= L'Amour (music venue) =

Music venue in Brooklyn, New York, United States

L'Amour was a music venue in Brooklyn, New York. L'Amour opened as a disco club in 1978, transformed into a rock club in 1981, and closed in February 2004 after several attempts to revive the venue with smaller capacity rooms.

It was promoted as the "Rock Capital of Brooklyn", and hosted many of the biggest hard rock and heavy metal artists of the era, including Iron Maiden, Type O Negative, Kiss, Megadeth, Metallica, and Cheap Trick, as well as touring and underground bands from the United States and abroad.

==History==
During the 1980s years, L'Amour was the launching pad for bands including Metallica, Anthrax, Overkill, Biohazard, Nuclear Assault, White Lion, Trixter (who won booker Chuck Kaye's first "talent search" contest), Stormtroopers of Death, and Type O Negative. The venue also hosted established acts like Cheap Trick, Iron Maiden, Slayer, Motörhead, Ramones, Guns N' Roses, WASP, Suicidal Tendencies, Jane's Addiction, Soundgarden, and Twisted Sister.

On April 9, 1983, Metallica played their last show with Dave Mustaine at L'Amour, their first at the venue. Cheap Trick played at the venue on April 5, 1986, marking the first time all four original members (Robin Zander, Rick Nielsen, Bun E. Carlos, and Tom Petersson) had been in the same room since Petersson left the band. On the advice of Chuck Kaye, Petersson went backstage to meet his former bandmates, leading to the classic line-up reuniting to record a new album, Lap of Luxury. On May 8, 1988, Iron Maiden played a concert under the pseudonym 'Charlotte and the Harlots'. Also in 1988, DJ Chuck Kaye premiered the latest album by Metallica, ... And Justice for All, at the venue.

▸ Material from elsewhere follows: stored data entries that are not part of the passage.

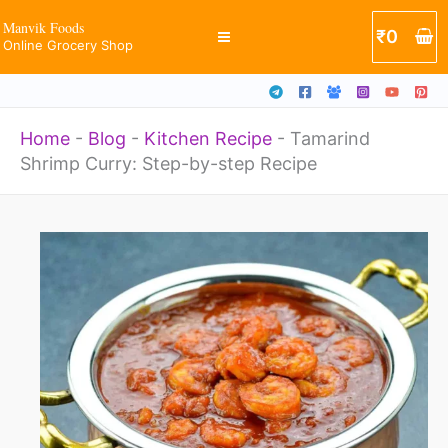
Skip
Manvik Foods
₹
0
Online Grocery Shop
to
content
Home
-
Blog
-
Kitchen Recipe
-
Tamarind
Shrimp Curry: Step-by-step Recipe
Original
Current
price
price
was:
is:
₹299.
₹169.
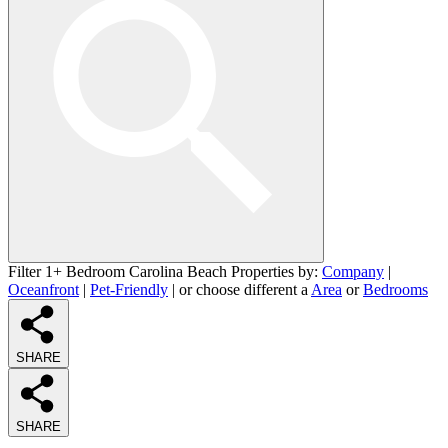
Filter 1+ Bedroom Carolina Beach Properties by:
Company
|
Oceanfront
|
Pet-Friendly
| or choose different a
Area
or
Bedrooms
SHARE
SHARE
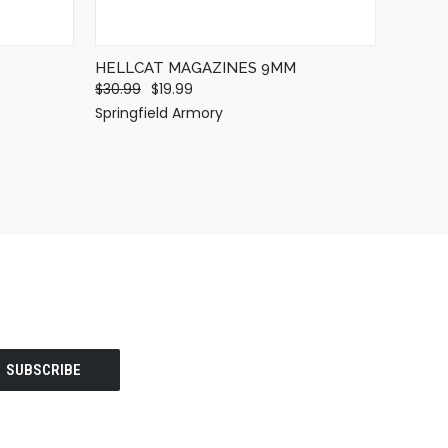
HELLCAT MAGAZINES 9MM
$30.99
$19.99
Springfield Armory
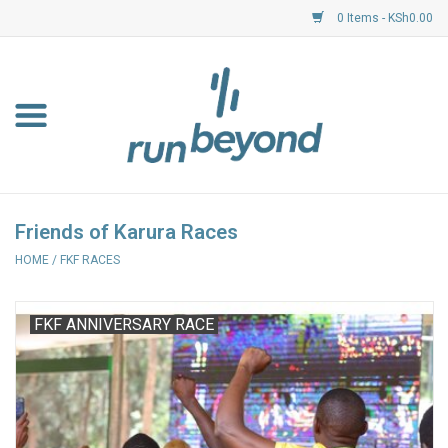
0 Items - KSh0.00
Home
FKF Races
About Us
Friends of Karura Races
HOME
/
FKF RACES
Resource Centre
Shoes
FKF ANNIVERSARY RACE
Clothing
Garmin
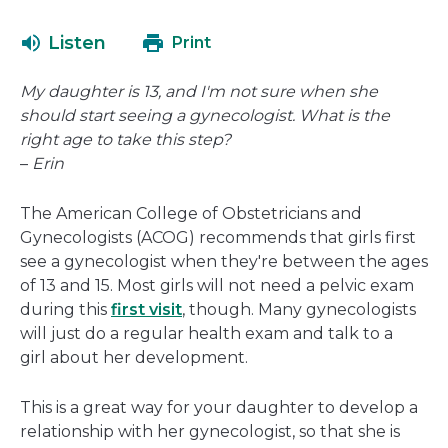
will
open
Listen
Print
in
a
My daughter is 13, and I'm not sure when she
new
should start seeing a gynecologist. What is the
window
right age to take this step?
–
Erin
The American College of Obstetricians and
Gynecologists (ACOG) recommends that girls first
see a gynecologist when they're between the ages
of 13 and 15. Most girls will not need a pelvic exam
during this
first visit
, though. Many gynecologists
will just do a regular health exam and talk to a
girl about her development.
This is a great way for your daughter to develop a
relationship with her gynecologist, so that she is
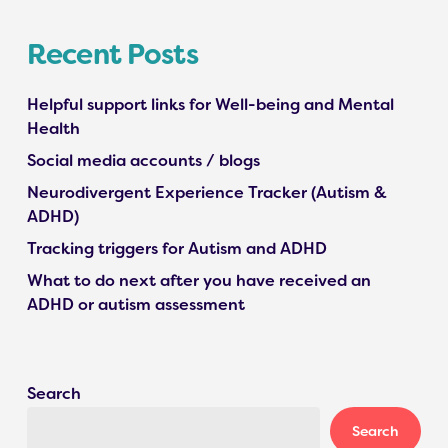
Recent Posts
Helpful support links for Well-being and Mental
Health
Social media accounts / blogs
Neurodivergent Experience Tracker (Autism &
ADHD)
Tracking triggers for Autism and ADHD
What to do next after you have received an
ADHD or autism assessment
Search
Search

The original venue closed in 1991 and rebranded as a disco and strip club, before reverting back to L'Amour, with smaller capacity rooms and an emphasis on hardcore music.

== Notable people ==

- Frank Failace Sr., formerly a security guard at the Copacabana nightclub in Manhattan, was instrumental in opening L'Amour in 1978 as a disco and stayed with the venue for decades as head of security.
- James Gheida, a former security guard and promoter at 2001 Odyssey in Brooklyn, was hired as security at L'Amour in 1981, and worked at the club and its off-shoot venues for decades. Gheida received national press when he was charged and acquitted for the "moshing death" of a patron in 1994.
- Chuck Kaye was known as "The Roar of L'Amour", as nicknamed by Mike Tramp of White Lion in 1987, due to his command of the microphone and aggressive personality. Kaye was the house DJ/VJ/MC/host at L'Amour from October 1984 to November 1988, and was also a booker and promoter. He was previously DJ/VJ at L'Amour East until the management moved him to the Brooklyn club. He appeared on radio stations 92.3 WXRK (KRock) in New York City and WSOU in New Jersey, national magazines Details, Faces, Hit Parader, and The New Yorker, industry trade papers Billboard, Concrete Foundations, and The Hard Report, and on MTV and VH1. In June 2026, Creem Magazine described him as the "ringmaster" of the club, and "the man who made a night at L'Amour feel like a tribal experience".
- Brooklyn native Alex Kayne was resident DJ there from 1982-1984, and subsequently played there on and off until the venue closed. He was the venue's original metal DJ, and its first VJ,. Kayne also worked at L'Amour East, and was the only resident DJ at the Staten Island L'Amour. Metal Hammer said that Kayne "played a big part in breaking American and European metal bands".
- Mike Pace, a disco DJ who stayed with the venue until late 1982, when he opened up a rival nightclub called The Brooklyn Zoo.
- Britta Phillips was a waitress at L'Amour from 1983-1984, before pursuing a career in television and voice acting.
- Joe Tabb began working at L'Amour as a bartender when it was a disco and left when he moved to Los Angeles in 1985 to pursue acting.

==Spinoff clubs==

- L'Amour East (also known as 'The Edge' for some years) was located on Queens Boulevard in Elmhurst, Queens from 1983–1988. From October 1984, the club was no longer affiliated with the Brooklyn venue. Dozens of crimes were linked to L'Amour East.
- A new L'Amour operated in Staten Island from April 2006 to December 2009, dubbing itself the "Rock Capitol of Staten Island". Three of the Brooklyn owners were involved.
- The historic Paramount Theatre in Staten Island, which opened as a cinema in 1930, was converted to a rock venue in 1980, operated by the owners of L'Amour. The club hosted bands like Venom, Metallica, the Rods and Vandenberg during 1982 and 1983. When the Paramount closed, the owners opened L'Amour East.

== Legacy ==
In January 2026, former DJ and booker Chuck Kaye launched a website, 'The Roar of L'Amour', hosting stories about bands, staff, shows and the culture around the venue. In June 2026, in a 12-page feature, Creem Magazine called the venue "metal's most important club of the 80's".